Cartagena, Colombia, Aug 11 (EFE).- More than 250 firefighters from nine Latin American countries have been participating here this week in the 57th edition of Spanish Fire Training School.
That intensive training course organized by Texas A&M University and held this year at the Bogota-based SACS Group’s facilities in Cartagena is aimed at preparing firefighters to respond to industrial accidents and climate change-triggered disasters.
The course, which is being held outside the United States for the first time, is part of a series of programs that fall under the Texas A&M Engineering Extension Service’s Texas Annual Fire Training Schools umbrella.

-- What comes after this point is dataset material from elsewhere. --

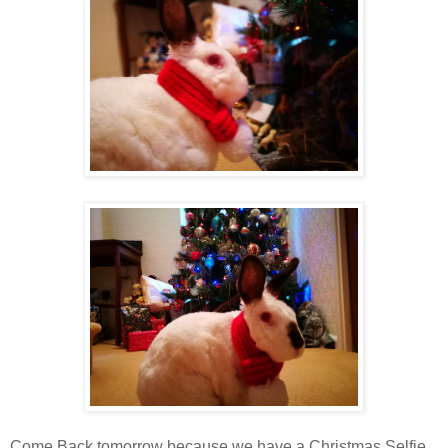
Come Back tomorrow because we have a Christmas Selfie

SACS Group CEO Mario Gamboa told Efe that the firefighters are undergoing training in different activities involving fire and rescue and the handling of dangerous materials.
The goal is to “improve the resilience of each of these regions or countries” in facing risks from industrial activities and natural events derived from increasingly tangible climate change, said the head of a company that offers sustainability solutions to large companies.
The participating firefighters are receiving training in skills that include industrial rescue, fire management, technical response to incidents involving dangerous materials, advanced anti-fire operations, industrial fire brigade training and the operation of vehicle-mounted fire pumps.
The main risks facing countries worldwide are those stemming from the effects of climate change like “floods, hurricanes and, of course, forest fires,” which are increasingly affecting more people, Gamboa said.
“What these trainings do is bolster skills and preparedness in terms of the whole climate change transition that’s coming,” he said.
Firefighters and risk-management personnel from Colombia, Argentina, Peru, Chile, Ecuador, Guatemala, Brazil, Mexico and the Dominican Republic are participating in this year’s edition.
LATIN AMERICA NEEDS GREATER PREPARATION
The expert said countries are working hard to improve their emergency response capacity and institutional and governmental resiliency.
But he still lamented a lack of initiatives in Latin America to enhance preparedness.
“Most of our firefighters began boosting their skills several years ago, but we still need more cooperation with governments, institutions and of course academia so that more and more firefighters receive training in these disruptive events,” Gamboa said.
The six-day course, which concludes on Friday, has been held at a modern training center in Cartagena and offered instruction in “controlling industrial fires, controlling municipal fires … controlling fires (resulting from) air accidents,” as well as in a range of rescue operations.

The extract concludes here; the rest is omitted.